*Records for the exercise*:
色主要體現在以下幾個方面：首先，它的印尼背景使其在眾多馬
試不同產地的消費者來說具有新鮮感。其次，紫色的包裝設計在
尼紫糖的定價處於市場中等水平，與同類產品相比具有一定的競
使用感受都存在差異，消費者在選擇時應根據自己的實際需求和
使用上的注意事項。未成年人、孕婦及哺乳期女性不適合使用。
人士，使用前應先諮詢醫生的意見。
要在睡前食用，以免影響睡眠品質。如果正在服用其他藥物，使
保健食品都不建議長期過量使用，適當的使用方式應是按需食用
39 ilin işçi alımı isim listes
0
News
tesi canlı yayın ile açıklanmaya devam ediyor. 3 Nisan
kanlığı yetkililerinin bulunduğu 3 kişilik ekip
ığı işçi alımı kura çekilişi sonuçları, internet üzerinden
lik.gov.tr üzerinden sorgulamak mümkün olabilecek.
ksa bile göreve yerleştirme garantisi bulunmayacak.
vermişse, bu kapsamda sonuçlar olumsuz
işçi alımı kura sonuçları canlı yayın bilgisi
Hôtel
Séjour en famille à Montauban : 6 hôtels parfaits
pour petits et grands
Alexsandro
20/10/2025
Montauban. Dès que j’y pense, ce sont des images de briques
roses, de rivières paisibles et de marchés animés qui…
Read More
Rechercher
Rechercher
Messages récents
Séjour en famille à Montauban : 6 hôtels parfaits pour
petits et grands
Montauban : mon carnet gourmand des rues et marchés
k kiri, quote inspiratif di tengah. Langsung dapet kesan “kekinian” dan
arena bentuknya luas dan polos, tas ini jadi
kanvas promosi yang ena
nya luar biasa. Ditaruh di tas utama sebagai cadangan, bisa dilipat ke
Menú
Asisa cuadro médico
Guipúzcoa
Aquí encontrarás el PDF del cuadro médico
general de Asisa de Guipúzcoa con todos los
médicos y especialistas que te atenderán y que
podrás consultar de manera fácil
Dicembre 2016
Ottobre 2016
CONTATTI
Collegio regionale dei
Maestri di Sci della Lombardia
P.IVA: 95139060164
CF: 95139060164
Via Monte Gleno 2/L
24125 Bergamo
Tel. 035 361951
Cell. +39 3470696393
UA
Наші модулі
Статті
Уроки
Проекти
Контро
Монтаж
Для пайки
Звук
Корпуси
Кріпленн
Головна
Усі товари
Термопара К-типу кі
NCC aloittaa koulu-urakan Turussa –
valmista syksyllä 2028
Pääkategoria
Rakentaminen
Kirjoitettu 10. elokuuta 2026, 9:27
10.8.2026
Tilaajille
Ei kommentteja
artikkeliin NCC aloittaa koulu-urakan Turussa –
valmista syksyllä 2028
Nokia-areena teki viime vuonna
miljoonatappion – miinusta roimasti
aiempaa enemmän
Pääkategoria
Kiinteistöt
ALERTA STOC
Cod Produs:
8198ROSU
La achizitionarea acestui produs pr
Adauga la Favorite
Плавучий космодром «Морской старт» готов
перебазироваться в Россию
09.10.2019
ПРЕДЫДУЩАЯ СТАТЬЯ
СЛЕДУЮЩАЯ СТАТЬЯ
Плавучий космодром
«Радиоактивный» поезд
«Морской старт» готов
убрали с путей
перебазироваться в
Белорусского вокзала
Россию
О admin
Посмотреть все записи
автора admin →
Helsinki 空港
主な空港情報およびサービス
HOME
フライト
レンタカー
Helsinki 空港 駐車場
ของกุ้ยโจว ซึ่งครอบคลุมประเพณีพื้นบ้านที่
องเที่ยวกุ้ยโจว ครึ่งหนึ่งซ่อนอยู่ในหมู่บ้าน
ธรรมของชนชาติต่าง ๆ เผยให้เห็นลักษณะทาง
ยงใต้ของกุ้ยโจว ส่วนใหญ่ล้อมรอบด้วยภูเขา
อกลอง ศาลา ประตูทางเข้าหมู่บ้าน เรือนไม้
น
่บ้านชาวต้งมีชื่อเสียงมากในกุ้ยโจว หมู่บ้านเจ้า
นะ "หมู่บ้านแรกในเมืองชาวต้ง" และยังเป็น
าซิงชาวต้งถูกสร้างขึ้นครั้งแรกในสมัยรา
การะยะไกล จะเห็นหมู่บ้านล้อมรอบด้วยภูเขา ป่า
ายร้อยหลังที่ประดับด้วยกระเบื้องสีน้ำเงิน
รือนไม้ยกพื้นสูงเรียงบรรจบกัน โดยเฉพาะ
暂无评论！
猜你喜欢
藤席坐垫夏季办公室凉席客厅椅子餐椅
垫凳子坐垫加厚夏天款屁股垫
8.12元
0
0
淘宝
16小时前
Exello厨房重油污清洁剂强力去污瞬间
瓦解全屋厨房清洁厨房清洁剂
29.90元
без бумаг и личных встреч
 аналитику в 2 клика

*Aim of the task*: For each line in the listing, return it exactly as shown.

*Result of the exercise*:
色主要體現在以下幾個方面：首先，它的印尼背景使其在眾多馬
試不同產地的消費者來說具有新鮮感。其次，紫色的包裝設計在
尼紫糖的定價處於市場中等水平，與同類產品相比具有一定的競
使用感受都存在差異，消費者在選擇時應根據自己的實際需求和
使用上的注意事項。未成年人、孕婦及哺乳期女性不適合使用。
人士，使用前應先諮詢醫生的意見。
要在睡前食用，以免影響睡眠品質。如果正在服用其他藥物，使
保健食品都不建議長期過量使用，適當的使用方式應是按需食用
39 ilin işçi alımı isim listes
0
News
tesi canlı yayın ile açıklanmaya devam ediyor. 3 Nisan
kanlığı yetkililerinin bulunduğu 3 kişilik ekip
ığı işçi alımı kura çekilişi sonuçları, internet üzerinden
lik.gov.tr üzerinden sorgulamak mümkün olabilecek.
ksa bile göreve yerleştirme garantisi bulunmayacak.
vermişse, bu kapsamda sonuçlar olumsuz
işçi alımı kura sonuçları canlı yayın bilgisi
Hôtel
Séjour en famille à Montauban : 6 hôtels parfaits
pour petits et grands
Alexsandro
20/10/2025
Montauban. Dès que j’y pense, ce sont des images de briques
roses, de rivières paisibles et de marchés animés qui…
Read More
Rechercher
Rechercher
Messages récents
Séjour en famille à Montauban : 6 hôtels parfaits pour
petits et grands
Montauban : mon carnet gourmand des rues et marchés
k kiri, quote inspiratif di tengah. Langsung dapet kesan “kekinian” dan
arena bentuknya luas dan polos, tas ini jadi
kanvas promosi yang ena
nya luar biasa. Ditaruh di tas utama sebagai cadangan, bisa dilipat ke
Menú
Asisa cuadro médico
Guipúzcoa
Aquí encontrarás el PDF del cuadro médico
general de Asisa de Guipúzcoa con todos los
médicos y especialistas que te atenderán y que
podrás consultar de manera fácil
Dicembre 2016
Ottobre 2016
CONTATTI
Collegio regionale dei
Maestri di Sci della Lombardia
P.IVA: 95139060164
CF: 95139060164
Via Monte Gleno 2/L
24125 Bergamo
Tel. 035 361951
Cell. +39 3470696393
UA
Наші модулі
Статті
Уроки
Проекти
Контро
Монтаж
Для пайки
Звук
Корпуси
Кріпленн
Головна
Усі товари
Термопара К-типу кі
NCC aloittaa koulu-urakan Turussa –
valmista syksyllä 2028
Pääkategoria
Rakentaminen
Kirjoitettu 10. elokuuta 2026, 9:27
10.8.2026
Tilaajille
Ei kommentteja
artikkeliin NCC aloittaa koulu-urakan Turussa –
valmista syksyllä 2028
Nokia-areena teki viime vuonna
miljoonatappion – miinusta roimasti
aiempaa enemmän
Pääkategoria
Kiinteistöt
ALERTA STOC
Cod Produs:
8198ROSU
La achizitionarea acestui produs pr
Adauga la Favorite
Плавучий космодром «Морской старт» готов
перебазироваться в Россию
09.10.2019
ПРЕДЫДУЩАЯ СТАТЬЯ
СЛЕДУЮЩАЯ СТАТЬЯ
Плавучий космодром
«Радиоактивный» поезд
«Морской старт» готов
убрали с путей
перебазироваться в
Белорусского вокзала
Россию
О admin
Посмотреть все записи
автора admin →
Helsinki 空港
主な空港情報およびサービス
HOME
フライト
レンタカー
Helsinki 空港 駐車場
ของกุ้ยโจว ซึ่งครอบคลุมประเพณีพื้นบ้านที่
องเที่ยวกุ้ยโจว ครึ่งหนึ่งซ่อนอยู่ในหมู่บ้าน
ธรรมของชนชาติต่าง ๆ เผยให้เห็นลักษณะทาง
ยงใต้ของกุ้ยโจว ส่วนใหญ่ล้อมรอบด้วยภูเขา
อกลอง ศาลา ประตูทางเข้าหมู่บ้าน เรือนไม้
น
่บ้านชาวต้งมีชื่อเสียงมากในกุ้ยโจว หมู่บ้านเจ้า
นะ "หมู่บ้านแรกในเมืองชาวต้ง" และยังเป็น
าซิงชาวต้งถูกสร้างขึ้นครั้งแรกในสมัยรา
การะยะไกล จะเห็นหมู่บ้านล้อมรอบด้วยภูเขา ป่า
ายร้อยหลังที่ประดับด้วยกระเบื้องสีน้ำเงิน
รือนไม้ยกพื้นสูงเรียงบรรจบกัน โดยเฉพาะ
暂无评论！
猜你喜欢
藤席坐垫夏季办公室凉席客厅椅子餐椅
垫凳子坐垫加厚夏天款屁股垫
8.12元
0
0
淘宝
16小时前
Exello厨房重油污清洁剂强力去污瞬间
瓦解全屋厨房清洁厨房清洁剂
29.90元
без бумаг и личных встреч
 аналитику в 2 клика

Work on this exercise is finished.